[ RadSafe ] Dosimetry Reports

Chris Alston achris1999 at gmail.com
Tue Apr 17 17:08:53 CDT 2012


I see this scenario as a HIPPA problem only if your employee denies
you the right to inform the dosimetry-service vendor of the
circumstances of the exposure.  Then you would not be able to advise
the vendor to adjust his/her records appropriately.  You would have to
write a note to file, and maybe in your quarterly/annual reports,
saying something to the effect that, while you were morally certain
that the reported dose was spurious, you could not further document
your claim.

Please note, I don't see that one would have to go into great detail,
either in one's on-site records, or in the documentation one offered
the service vendor.  One could simply state that one had established,
after interviews with the employee, and appropriate reviews of their
work environment, that the recorded exposure, or some fraction of it,
was not occupational in origin.  Of course, one would always cc the
employee and his/her maanger.  But, again, these are questions on
which the Offices of Risk Management, or corporate counsels, may have
different takes, at different institutions.

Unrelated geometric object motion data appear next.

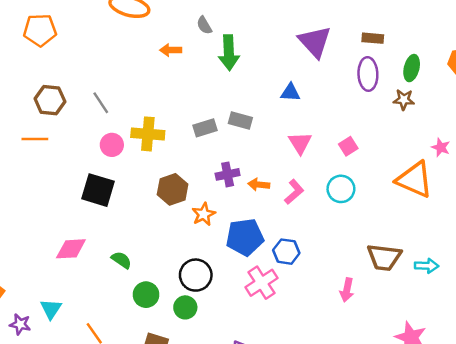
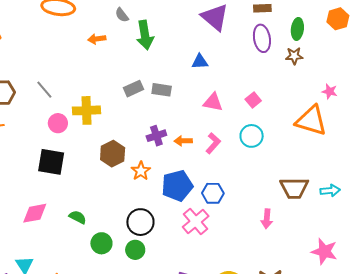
gray rectangle: (205, 128) -> (134, 89), moved
pink triangle: (300, 143) -> (213, 102), turned -40

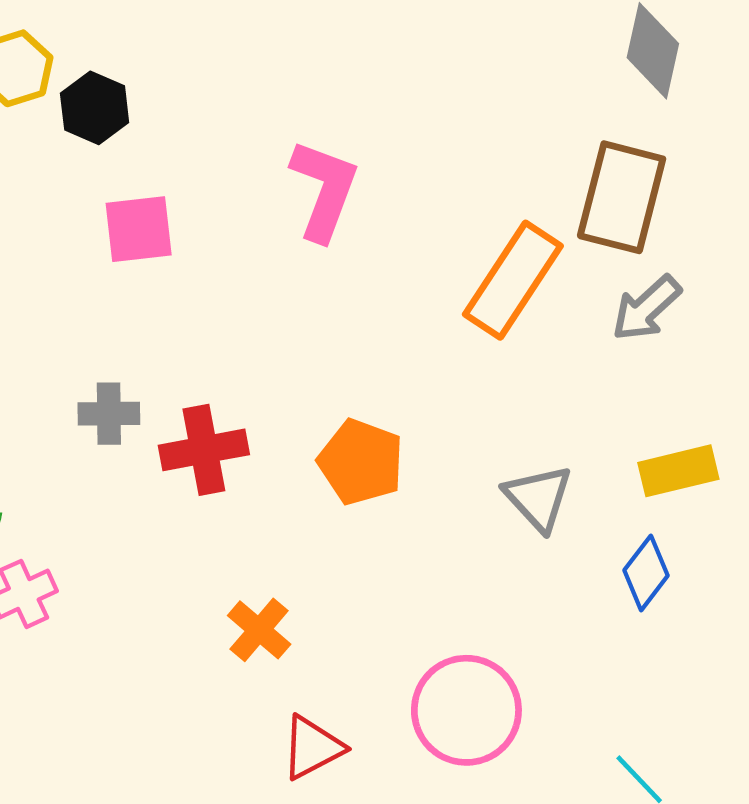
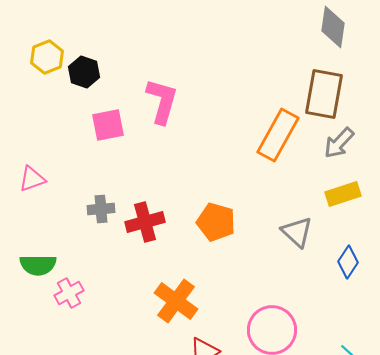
pink L-shape: (324, 190) -> (162, 101), moved
yellow rectangle: (678, 471) -> (343, 194), moved
orange cross: (259, 630) -> (176, 301), size x1.5

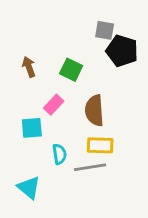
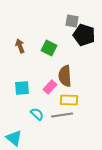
pink rectangle: (54, 105) -> (50, 87), moved
cyan semicircle: (59, 154) -> (37, 114), moved, turned -40
cyan triangle: (29, 188) -> (14, 138), moved

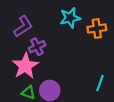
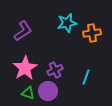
purple cross: (37, 47) -> (55, 70), moved
cyan line: (100, 83) -> (86, 77), moved

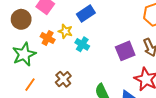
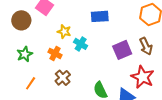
blue rectangle: (86, 14) -> (100, 16), moved, turned 30
orange cross: (48, 38) -> (55, 53), moved
green star: (24, 54) -> (25, 54), size x0.7

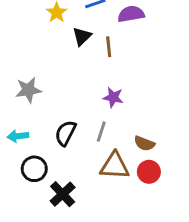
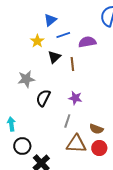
gray star: (28, 90) -> (26, 79), moved
black semicircle: (66, 133) -> (43, 98), moved
cyan arrow: (18, 136) -> (11, 124), turned 88

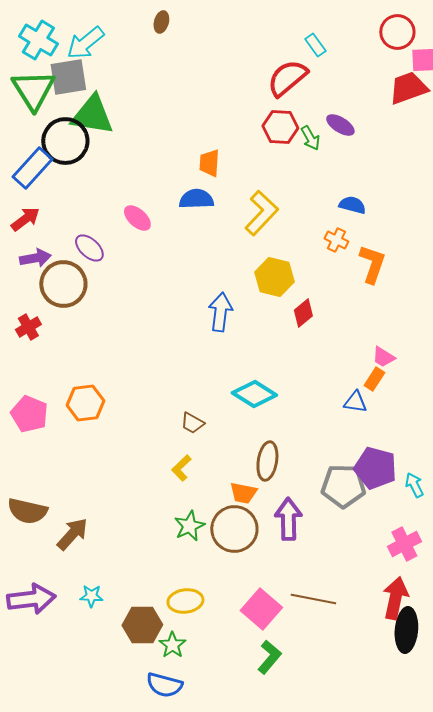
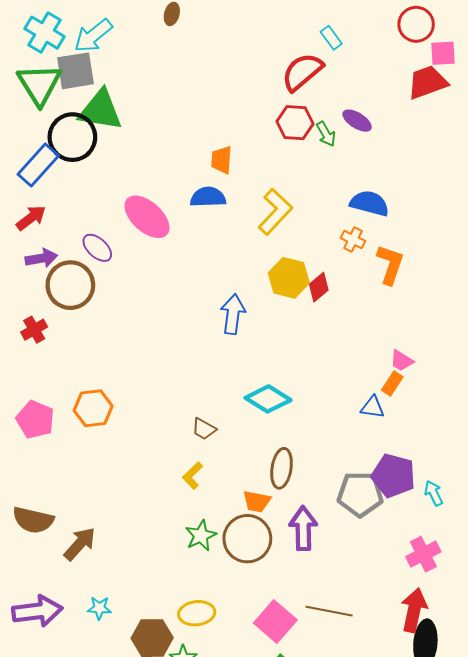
blue semicircle: (352, 205) -> (369, 203), size x1.4
pink ellipse: (137, 218) -> (147, 217), size x1.6
red diamond: (303, 313) -> (319, 287), moved

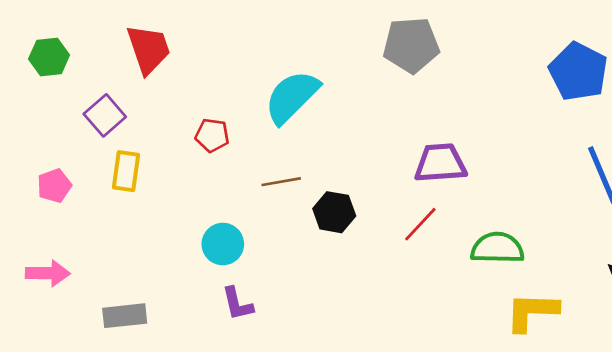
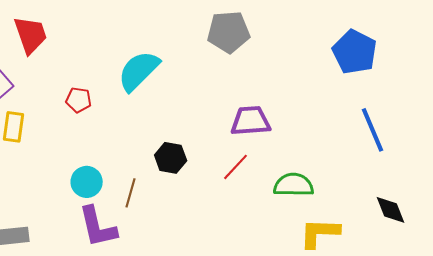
brown line: (281, 182) -> (131, 193), moved, turned -64
purple L-shape: (237, 304) -> (98, 227), size x1.6

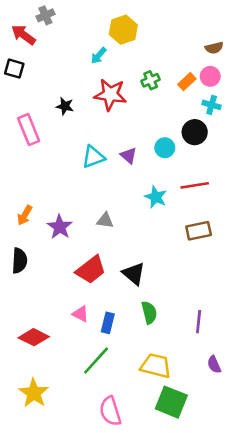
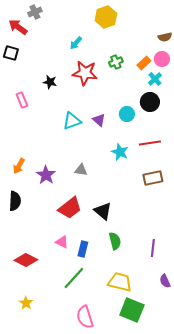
yellow hexagon: (123, 30) -> (106, 17), moved
cyan cross: (212, 105) -> (155, 79), moved, turned 32
pink rectangle: (29, 130) -> (22, 100), size x0.7
yellow star: (34, 393) -> (26, 303), size x0.6

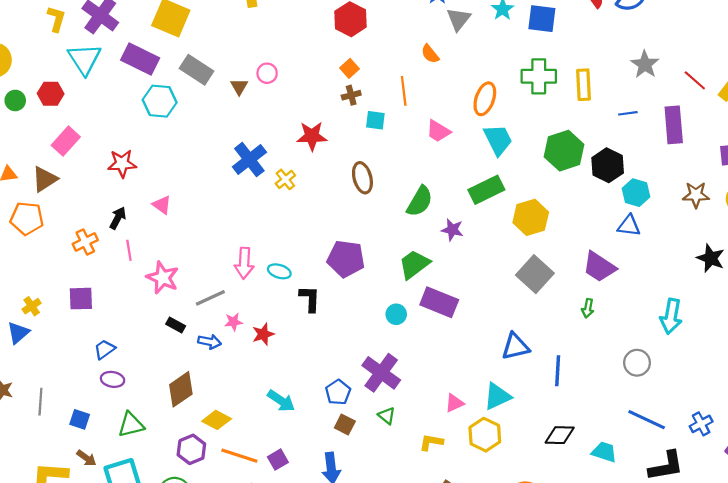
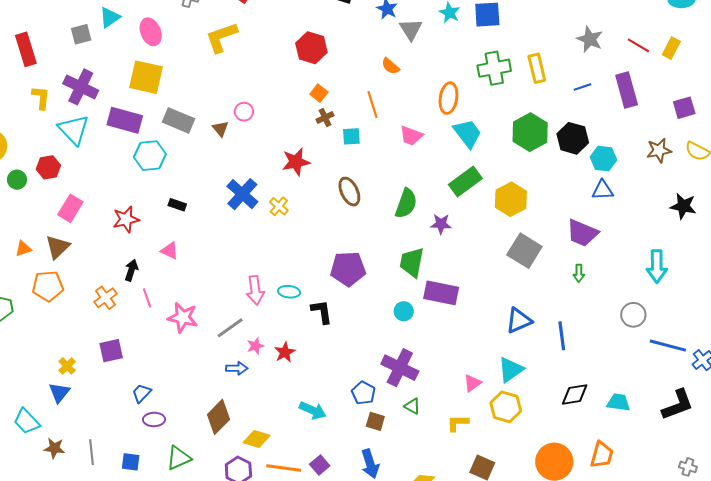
green trapezoid: (414, 264) -> (412, 262), turned -32
black rectangle: (176, 325) -> (177, 205), moved
blue line: (647, 420) -> (668, 346), moved

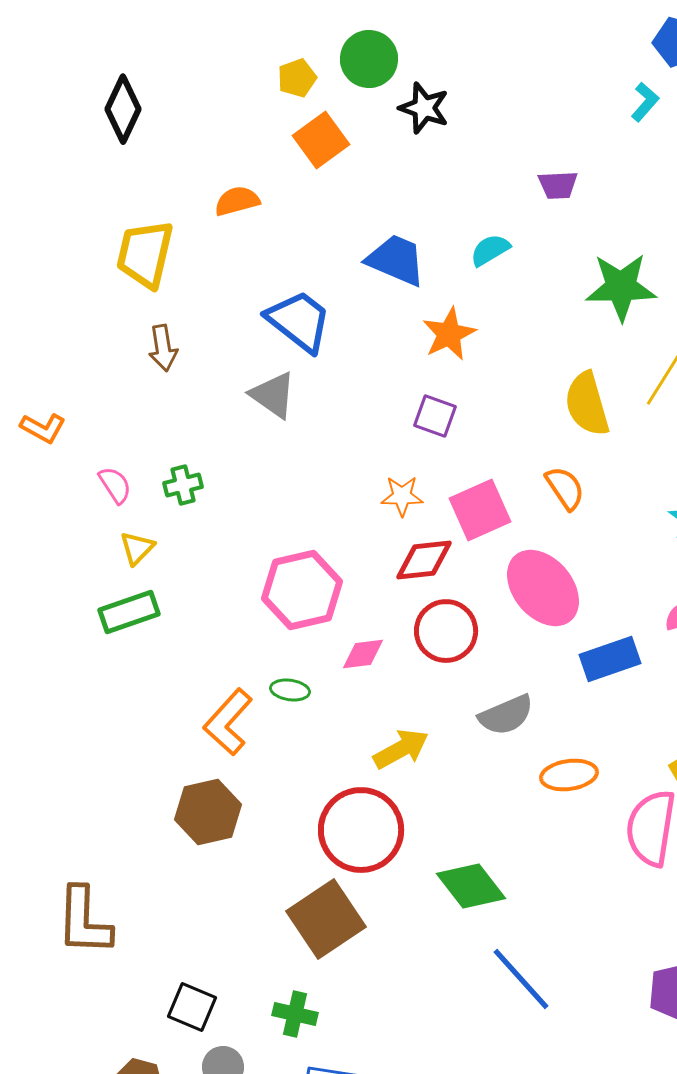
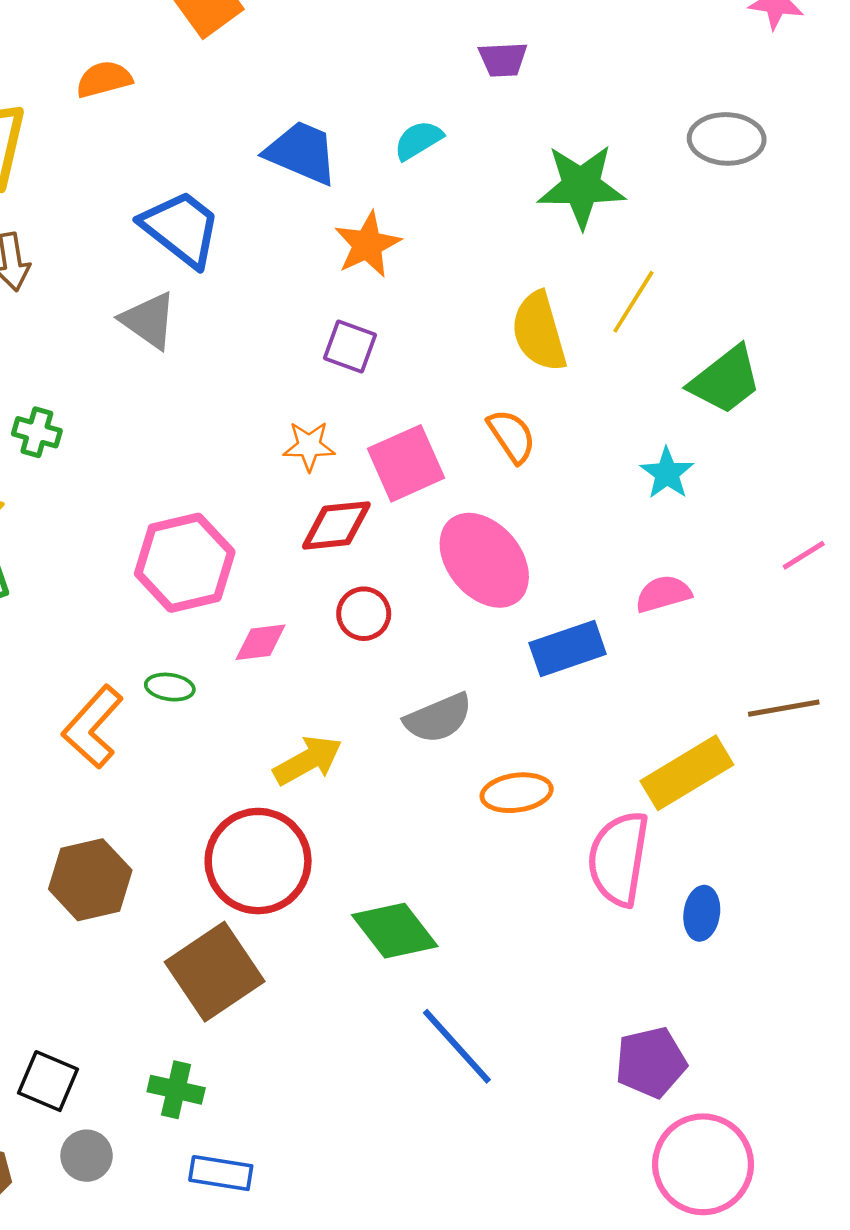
green cross: (183, 485) -> (37, 432), turned 30
red circle: (446, 631) -> (364, 614), size x0.7
brown hexagon: (208, 812) -> (90, 880), moved

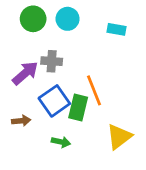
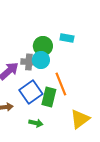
green circle: (33, 19) -> (43, 46), moved
cyan circle: (68, 19) -> (41, 60), moved
cyan rectangle: (117, 29) -> (67, 38), moved

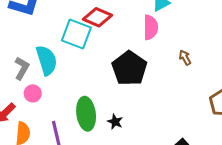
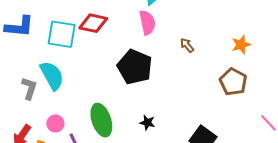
cyan square: (76, 34) -> (62, 34), moved
pink circle: (33, 93) -> (55, 123), moved
black star: (115, 122) -> (147, 123), moved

---------- Forwarded message ----------
From: Hans Wiegert <hans.wiegert at sealedair.com>
Date: Tue, Apr 17, 2012 at 3:02 PM
Subject: Re: [ RadSafe ] Dosimetry Reports
To: "The International Radiation Protection (Health Physics) Mailing
List" <radsafe at health.phys.iit.edu>

The bi-monthly OSL dosimetry reports are reviewed by the plant RSO/ARSO for
any irregularities and kept on file. Each badgeholder  is made aware during
the *annual refresher training* that they have the right at any time to see
*their *exposure records. A copy is made and all other personnel data on
the sheet is blanked out. Under NO circumstance would we post the exposure
records of individuals for everyone to see!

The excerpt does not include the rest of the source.